Die teuere Variante der Müllentsorgung - Bußgeld und Verwarnungsgeld
30.05.2003 | Herten
Warum tun manche Bürger so etwas?
Leider muss der Zentrale Betriebshof der Stadt Herten immer wieder widerrechtlich abgestellten Sperrmüll und Sonderabfälle vom Straßenrand oder aus Waldstücken abtransportieren. Manche Bürgerinnen oder Bürger entledigen sich ihres Hausrates auf diese verbotene Art und Weise. Die entstehenden Kosten gehen meist zu Lasten der Allgemeinheit: Die Hertener Einwohner zahlen dafür. Die Handlungsweise dieser Bürger ist nicht zu verstehen! Denn in der Stadt existiert - von der Restmülltonne bis zum Papierkorb - ein nahezu flächendeckendes System, mit dem man sich seinen Abfalls auf legale Art entledigen kann. Auch gibt es Sondertermine für die Entsorgung von Sperrmüll oder Sonderabfällen. Darüber hinaus nimmt der Recyclinghof kostenlos Abfälle entgegen. Dazu gehören Kühl- und Gefriergeräte, Elektrogeräte, Unterhaltungselektronik, Papier/ Verpackung, Eisenschrott und Altkleider. Grünabfälle und Sperrmüll werden bis zu einer Menge von einem Kubikmeter angenommen.

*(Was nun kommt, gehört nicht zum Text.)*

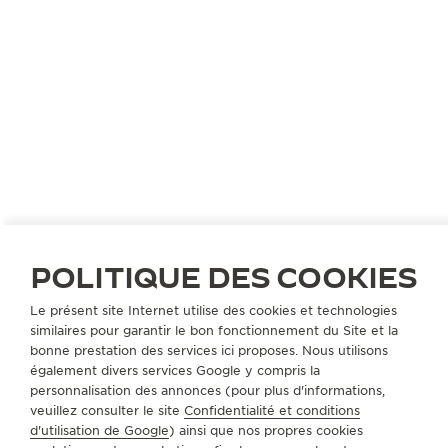
d’autres sont imposées, chacune liée à la suivante.
Dans les ateliers de la Maison, un mouvement prend
forme selon cette même logique. Rendez-Vous en
est l’incarnation : une montre qui reflète cet instant
de grâce où tous les éléments s’alignent et où deux
chemins finissent par converger.
DÉCOUVRIR LA COLLECTION
POLITIQUE DES COOKIES
Le présent site Internet utilise des cookies et technologies
similaires pour garantir le bon fonctionnement du Site et la
bonne prestation des services ici proposes. Nous utilisons
également divers services Google y compris la
personnalisation des annonces (pour plus d'informations,
veuillez consulter le site
Confidentialité et conditions
d'utilisation de Google
) ainsi que nos propres cookies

Lediglich für die Abgabe von Hausmüll, Tapetenresten etc. wird bei Abgabe im Recyclinghof pro Sack eine Gebühr von 5 Euro fällig. Wenn jedoch ein Müllsünder bei der verbotenen Entsorgung seines Sperrmülls auf frischer Tat ertappt wird oder auf Grund von Hinweisen ausfindig gemacht werden kann, wird es teuer für ihn: 150 bis 50.000 Euro Bußgeld! Noch dazu kommen die Kosten für den Abtransport und die Entsorgung. Geahndet wird aber auch das Wegwerfen oder Zurücklassen von anderen Abfällen: Unter anderem das Wegwerfen von Flaschen oder Dosen, Verpackungsmaterial, Zurücklassen von Hundekot oder die Verunreinigungen durch das Füttern von wildlebenden Tieren. Der kommunale Ordnungsdienst (KOD) spricht Verwarnungsgelder bis 35 Euro aus, die direkt bezahlt werden müssen.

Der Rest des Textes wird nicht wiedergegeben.